Whether or not waterboarding is something that will be authorized in the future is not for me to decide – certainly not for me alone. But I can tell you what it would take for waterboarding to be added to the CIA program. First, the CIA director would have to request its authorization. Second, he would have to ask me, or any successor of mine, if its use would be lawful—taking into account the particular facts and circumstances at issue, including how and why it is to be used, the limits of its use, and the safeguards that are in place for its use. And third, the issue would have to go to the President. Those steps may never be taken, but if they are I commit to you today that this Committee will be notified of the fact in the same manner as the Intelligence Committees.
Given that waterboarding is not part of the current program, and may never be added to the program, I do not think it would be appropriate for me to pass definitive judgment on the technique’s legality. I understand fully that you and other Members of the Committee may disagree with that decision. I also appreciate both the public interest in this issue, and the sincerity and strength of the views you and your colleagues have expressed. But, as I explained during the confirmation process, I do not believe it is advisable to address difficult legal questions in the absence of actual facts and circumstances. That this issue has generated such intense public interest and debate is no reason to ignore that principle; in fact, it is all the more reason to follow it.

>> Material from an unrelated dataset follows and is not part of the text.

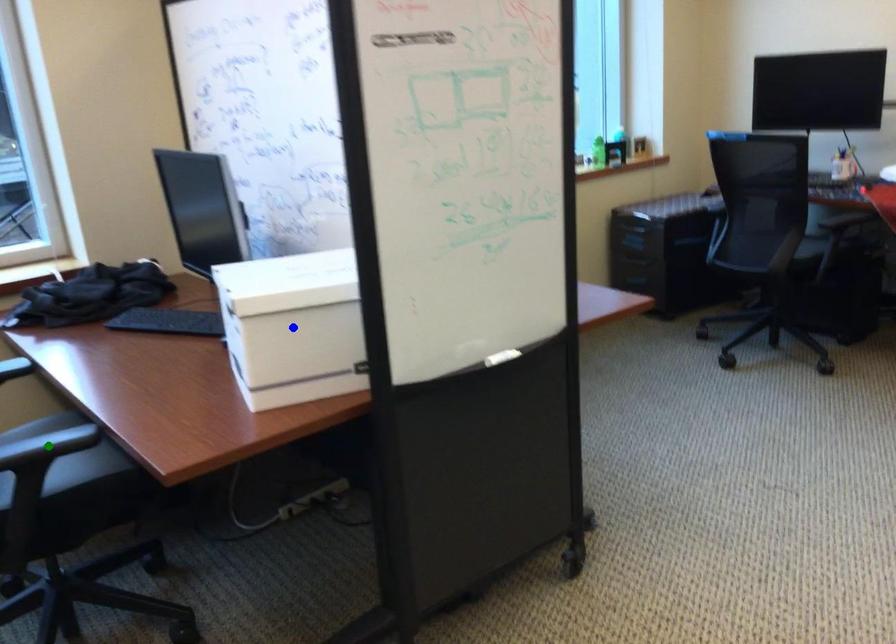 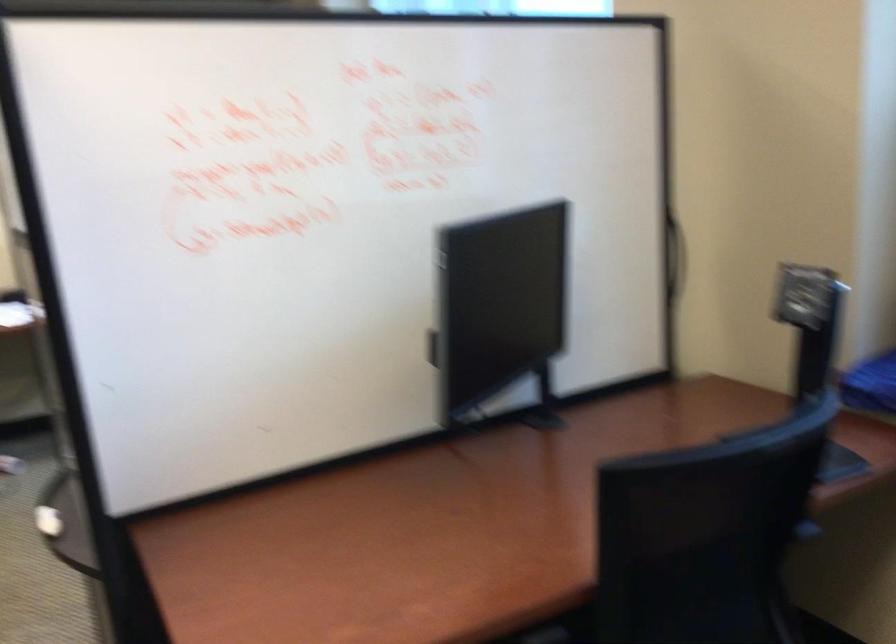 I am providing you with two images of the same scene from different viewpoints. Three points are marked in image1. Which point corresponds to a part or object that is occluded in image2?In image1, three points are marked. Which of them correspond to a part or object that is occluded in image2?Among the three points shown in image1, which one corresponds to a part or object that is no longer visible due to occlusion in image2?

yellow point, blue point, green point cannot be seen in image2.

The principle that one should refrain from addressing difficult legal questions in the absence of concrete facts and circumstances has even more force in this context. That is because any answer I give could have the effect of articulating publicly—and to our adversaries—the limits and contours of generally worded laws that define the limits of a highly classified interrogation program. Indeed, I understand that a number of Senators articulated this very concern in the fall of 2006, when they defeated an amendment that would have expressly prohibited waterboarding.
If this were an easy question, I would not be reluctant to offer my views on this subject. But, with respect, I believe it is not an easy question. There are some circumstances where current law would appear clearly to prohibit waterboarding’s use. But other circumstances would present a far closer question.
Reasonable people can disagree, and have disagreed, about these matters. That is not surprising: They involve application of generally worded legal provisions to complex factual situations in an area of the highest national interest. It is precisely because the issue is so important, and the questions so difficult, that I, as the Attorney General, should not provide answers absent a set of circumstances that call for those answers. Those circumstances do not present themselves today, and may never present themselves in the future.
I understand that I will be asked questions about this topic today. I will answer those questions to the best of my ability, but within the limits that I have described. I recognize that those limits may make my task today more difficult for me personally. But it is my job as Attorney General to do what I believe the law requires and what is best for the country, not what makes my life more pleasant.
Despite our disagreement on this issue, I hope that the Committee will respect my judgment on this matter, and I hope and expect that we will find common ground on many other matters of great importance to this Committee and to the country—including, most importantly, our shared belief in the important mission of the Department of Justice and the great work of its employees.
Mr. Chairman and members of the Committee, I look forward to your questions.